> _Exercise aim_: Report the number of lines in the material below that contain "Techniques", without any other words.

> _Data to process_:
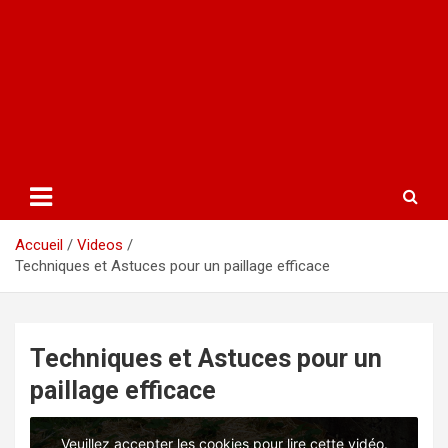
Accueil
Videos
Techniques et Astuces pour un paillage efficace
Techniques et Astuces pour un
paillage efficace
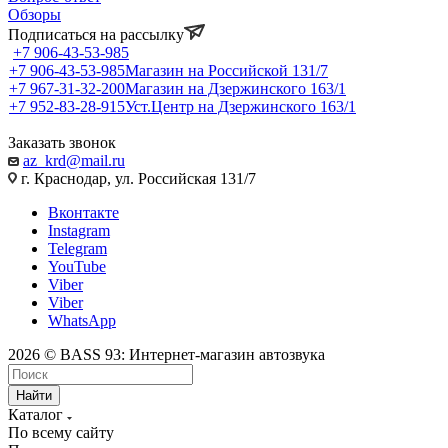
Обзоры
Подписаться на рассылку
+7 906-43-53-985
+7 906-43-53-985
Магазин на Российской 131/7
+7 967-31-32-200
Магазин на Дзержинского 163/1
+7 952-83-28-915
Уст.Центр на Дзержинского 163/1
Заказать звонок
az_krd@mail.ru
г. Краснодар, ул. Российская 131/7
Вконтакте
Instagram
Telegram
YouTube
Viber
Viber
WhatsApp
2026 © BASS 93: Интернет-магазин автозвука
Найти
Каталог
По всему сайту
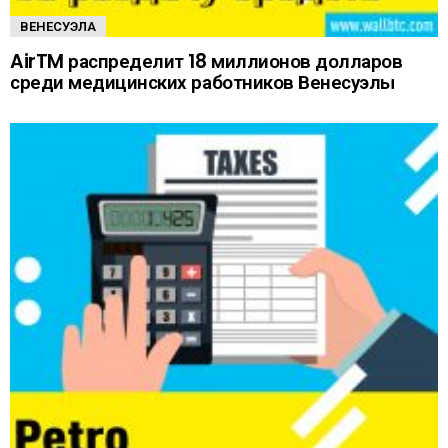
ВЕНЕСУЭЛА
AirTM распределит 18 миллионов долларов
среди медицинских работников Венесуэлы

---

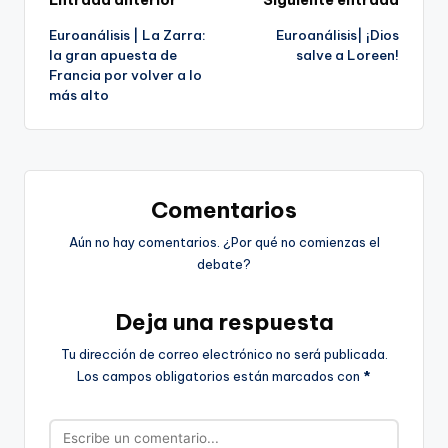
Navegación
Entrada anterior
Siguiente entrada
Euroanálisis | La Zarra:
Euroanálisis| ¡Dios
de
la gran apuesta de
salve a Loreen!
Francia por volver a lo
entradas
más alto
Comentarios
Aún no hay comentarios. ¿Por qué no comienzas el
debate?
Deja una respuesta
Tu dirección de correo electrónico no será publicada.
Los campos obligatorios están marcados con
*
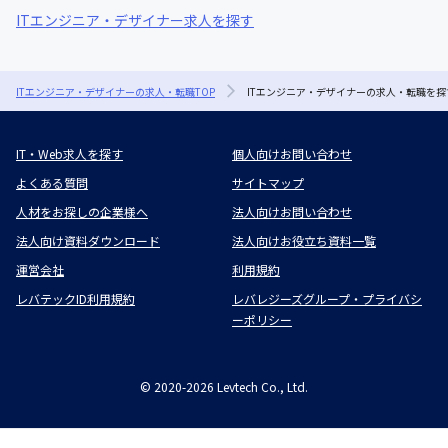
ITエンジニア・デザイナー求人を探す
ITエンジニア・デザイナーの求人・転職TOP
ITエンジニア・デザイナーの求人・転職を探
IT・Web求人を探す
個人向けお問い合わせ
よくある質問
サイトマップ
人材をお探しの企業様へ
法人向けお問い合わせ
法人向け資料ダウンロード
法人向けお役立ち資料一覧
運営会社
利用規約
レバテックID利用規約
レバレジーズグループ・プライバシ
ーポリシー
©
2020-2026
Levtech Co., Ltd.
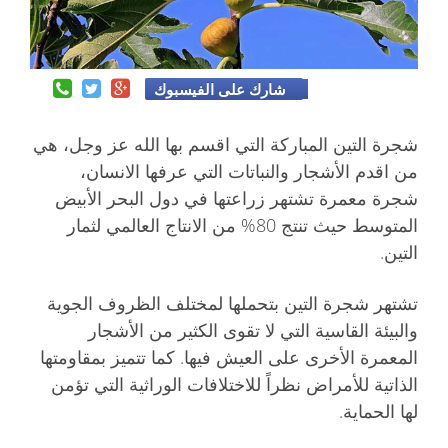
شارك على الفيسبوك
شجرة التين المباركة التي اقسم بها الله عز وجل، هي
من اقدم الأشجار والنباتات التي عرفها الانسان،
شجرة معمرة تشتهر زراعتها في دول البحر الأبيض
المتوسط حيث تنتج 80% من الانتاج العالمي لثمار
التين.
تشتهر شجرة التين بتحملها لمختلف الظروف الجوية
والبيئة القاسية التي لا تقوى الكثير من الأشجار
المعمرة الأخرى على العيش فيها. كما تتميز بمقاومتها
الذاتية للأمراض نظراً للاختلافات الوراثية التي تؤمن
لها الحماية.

> _Answer for the task_: 2